¿Quiénes somos?

En nuestra facultad, como en cualquier otra institución, desarrollamos ciertas relaciones entre compañeros. Así, a los tumbos, intentamos avanzar en la carrera. Desde el principio y a medida que vamos avanzando, nos vamos notando algunos problemas. Cuando te vas a inscribir, faltan ofertas de cursos. Cuando vas a cursar nunca ves un profesor titular ni un banco sano. Muchas de las materias u orientaciones que te interesan son posgrados arancelados y carísimos. Los baños no tienen ni jabón, ni papel, ni limpieza. Cuando llegás del laburo a cursar y querés aprovechar el tiempo muerto, sólo ves espacios concesionados que cobran altísimos sobreprecios. Si te piden un libro ya sabés que tenés que ir corriendo a la biblioteca porque la semana que viene no lo vas a encontrar o para no agarrarte el que está destruído. Eso sí, tenés banco, editoriales para dejar el sueldo, bares con pantalla plana para ver la noticias. ¿Por qué te tenés que resignar a esto?

 Cuando varios estudiantes notan lo mismo y se disponen a hacer algo para cambiar la situación, surge la organización. Así nació La Mella en Derecho: nos reunimos un grupo de estudiantes con una idea clara: la de entender que el derecho, como la política, es una herramienta transformadora, que sirve para cambiar las cosas que deben ser cambiadas. Esas cosas a las que no te querés acostumbrar.

 Y la organización trae más organización. Por eso formamos parte de la Corriente Nacional Estudiantil “Julio Antonio Mella, presente en 13 universidades a lo largo de nuestro país, que junto con otros compañeros y compañeras que día a día dejan todo en la organización de los movimientos populares en los barrios, en el movimiento de mujeres, en las luchas por el medio ambiente, en las cárceles y en los bachilleratos populares, conformamos el Movimiento PopularPatria Grande, un partido político nuevo a través del cual queremos aportar a la construcción de una izquierda popular. A pesar de tener pocos años no nacimos de la nada: nos identificamos con toda la historia, desde la Revolución de Mayo y las luchas por la independencia hasta el Cordobazo y la rebelión popular del 2001.
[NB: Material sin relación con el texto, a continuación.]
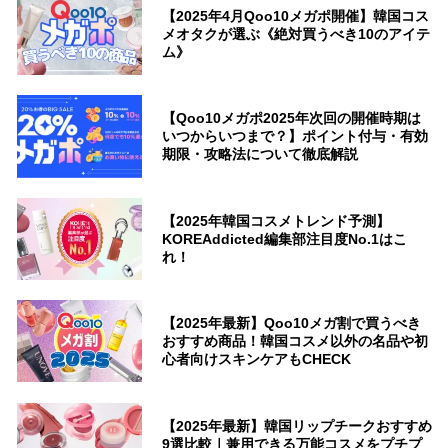
【2025年4月Qoo10メガポ開催】韓国コス
メオタクが選ぶ《絶対買うべき10のアイテ
ム》
【Qoo10メガポ2025年次回の開催時期は
いつからいつまで？】ポイント付与・有効
期限・攻略法について徹底解説
【2025年韓国コスメトレンド予測】
KOREAddicted編集部注目度No.1はこ
れ！
【2025年最新】Qoo10メガ割で買うべき
おすすめ商品！韓国コスメ以外の名品や初
心者向けスキンケアもCHECK
【2025年最新】韓国リップチークおすすめ
9選比較｜兼用できる万能コスメをプチプ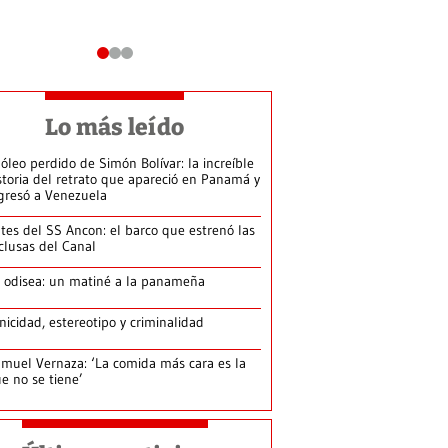
Lo más leído
 óleo perdido de Simón Bolívar: la increíble
storia del retrato que apareció en Panamá y
gresó a Venezuela
tes del SS Ancon: el barco que estrenó las
clusas del Canal
 odisea: un matiné a la panameña
nicidad, estereotipo y criminalidad
muel Vernaza: ‘La comida más cara es la
e no se tiene’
  Somos parte de una juventud que no se conforma, que intenta cotidianamente transformar la realidad de fondo, que no teme cambiar todo lo que deba ser cambiado. Somos socialistas, porque entendemos que el capitalismo debe ser superado si aspiramos a una vida digna para nuestros pueblos, porque entendemos que los derechos de uno no nacen donde empiezan los del otro, sino que empiezan junto con los del otro. Creemos que no habrá una democracia real en sociedades que mantengan a una parte de su población excluida y marginada, puesto que con hambre y sin recursos no se puede decidir ni participar. Somos latinoamericanistas como nuestro nombre marca, porque la unidad de los pueblos del continente es un paso imprescindible para la liberación, para construir sociedades libres, justas y solidarias, como las que pensaran San Martín, Bolívar y Martí. Somos feministas, porque entendemos que hay que pelear por una sociedad con igualdad de géneros, sin discriminación ni opresión, donde las mujeres no mueran por su condición de mujer, ni el acoso callejero sea llamado piropo. Somos ecologistas, porque hay que detener la destrucción sistemática del medio ambiente, donde grandes transnacionales lucran con los bienes comunes de nuestra naturaleza, hasta las últimas consecuencias.
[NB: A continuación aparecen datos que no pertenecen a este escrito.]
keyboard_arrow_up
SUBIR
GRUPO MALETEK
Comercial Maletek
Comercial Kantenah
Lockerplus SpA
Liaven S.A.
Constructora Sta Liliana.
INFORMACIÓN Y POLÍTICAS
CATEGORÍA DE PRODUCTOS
  Pensamos que en nuestra facultad predomina una enseñanza monolítica y repetitiva, en donde el derecho se presenta como un orden ya impuesto, sagrado e incuestionable. Eso contribuye a generar estudiantes que no se preocupan, que no se la juegan. Estudiantes acostumbrados que aceptan precios caros, bancos rotos, docentes que no vienen, etc. Hasta el cansancio repetimos artículos y códigos pero no se enseña en qué contexto se crearon esas leyes, a que intereses benefician las normas o qué rol juega en las problemáticas sociales que se expresan a diario. El derecho como orden normativo atraviesa todos los ejes de una sociedad: educación, salud, vivienda, trabajo, seguridad. Por lo tanto es una herramienta para su transformación. Es por eso que somos críticos: estamos convencidos de que en el tipo de enseñanza que recibamos, se juega qué profesionales vamos a ser: comprometidos e involucrados con la sociedad que sustentó su educación o simples repetidores de la ley. El centro de estudiantes, poco y nada hace al respecto. Las agrupaciones con más recursos se pelean por ver quién publicita mejor las cosas que la facultad hace pero no proponen una agenda propia, que contenga los reclamos, las discusiones y las necesidades de los estudiantes. Involucrate, participá, metete. El cambio empieza por vos.